Un'altra sfida riguarda il metodo di consegna delle cellule modificate al cervello. Mentre in oncologia le cellule CAR-T vengono reintrodotte nel circolo sanguigno, nelle malattie neurologiche è necessario superare la barriera emato-encefalica. I ricercatori stanno testando diverse strategie, dalla somministrazione diretta nel liquido cerebrospinale all'apertura temporanea della barriera tramite ultrasuoni.
Cosa potrebbe significare questo approccio per il futuro della cura della demenza
Se la tecnologia CAR si dimostrerà efficace nell'Alzheimer, aprirà la strada a una classe completamente nuova di terapie neurologiche. Le placche amiloidi sono solo uno dei problemi.

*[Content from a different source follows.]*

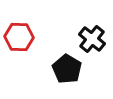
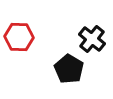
black pentagon: moved 2 px right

Nel cervello delle persone malate compaiono anche altre proteine anomale, come la tau, oltre a infiammazione cronica e danni vascolari. In teoria, ciascuno di questi elementi potrebbe diventare il bersaglio di un tipo specifico di cellule modificate.
In pratica, ciò potrebbe tradursi in una terapia sempre più personalizzata, cucita su misura per il singolo paziente. In alcune persone prevalgono i depositi amiloidi, in altre le alterazioni vascolari e l'infiammazione. In futuro, un team medico potrebbe costruire la terapia combinando diversi tipi di cellule intelligenti, adattate allo schema di danno specifico riscontrato nel cervello di ciascun paziente. I neurologi dell'Università di Vienna stanno lavorando a protocolli diagnostici in grado di determinare con precisione quale tipo di terapia sarebbe più indicata per ogni individuo.

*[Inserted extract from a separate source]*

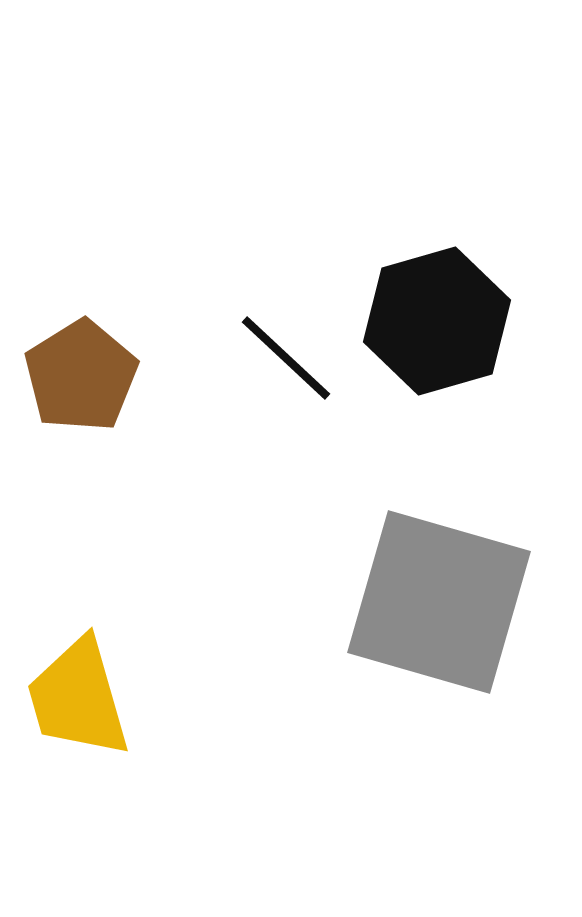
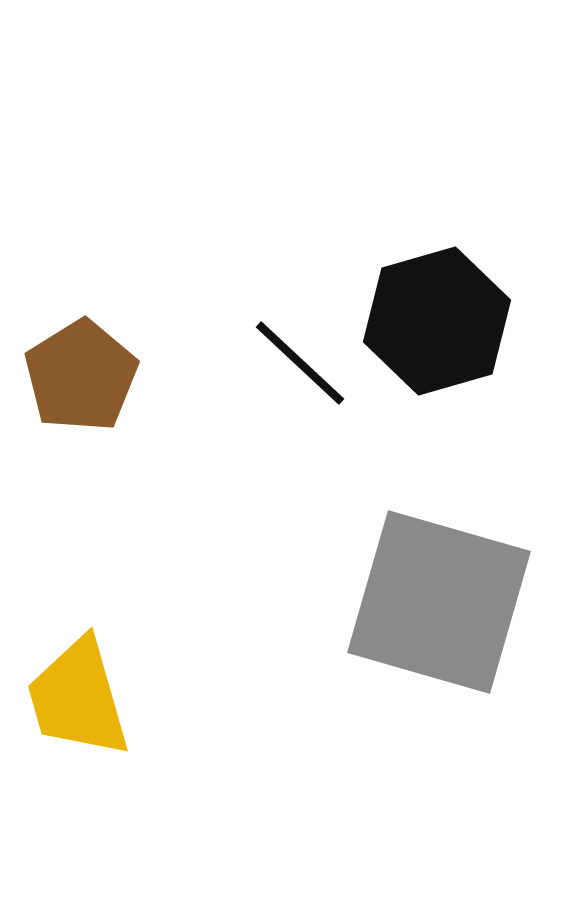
black line: moved 14 px right, 5 px down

Dal punto di vista del sistema sanitario, lo sviluppo di questa tecnologia richiederà centri specializzati e nuove infrastrutture di laboratorio. L'esperienza delle terapie oncologiche mostra che tali investimenti sono onerosi, ma nel tempo possono ridefinire lo standard di cura. In neurologia la posta in gioco è qualcosa di straordinariamente prezioso: la memoria, l'identità e l'autonomia quotidiana di milioni di persone anziane in tutta Europa.
Cosa dovrebbero sapere oggi i pazienti e le loro famiglie
Nonostante le notizie entusiasmanti provenienti dalla ricerca, per chi vive con l'Alzheimer rimangono fondamentali gli elementi già ben noti: stimolazione mentale, attività fisica, controllo della pressione arteriosa, del diabete e del colesterolo, cura del sonno e mantenimento delle relazioni sociali. Questi accorgimenti non sostituiscono la terapia, ma possono prolungare il periodo di relativa autonomia. I geriatri sottolineano che la combinazione di esercizio fisico e allenamento cognitivo è in grado di rallentare significativamente il declino della memoria.

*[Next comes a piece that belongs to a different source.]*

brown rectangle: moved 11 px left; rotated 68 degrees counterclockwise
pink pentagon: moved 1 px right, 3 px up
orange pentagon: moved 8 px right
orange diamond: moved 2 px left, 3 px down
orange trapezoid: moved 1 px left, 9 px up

Nel colloquio con il medico vale la pena chiedere informazioni sulla disponibilità degli attuali farmaci anti-amiloide, sui criteri di accesso e sui rischi connessi a tale terapia. Il medico può anche spiegare se il paziente potrebbe in futuro partecipare a studi su nuovi metodi, come le cellule con recettori CAR. Alcune cliniche neurologiche offrono già la possibilità di registrarsi in database di potenziali partecipanti a sperimentazioni cliniche.
Tra qualche anno, le cellule cerebrali modificate potrebbero diventare una componente altrettanto ordinaria della terapia quanto gli anticorpi lo sono oggi in oncologia?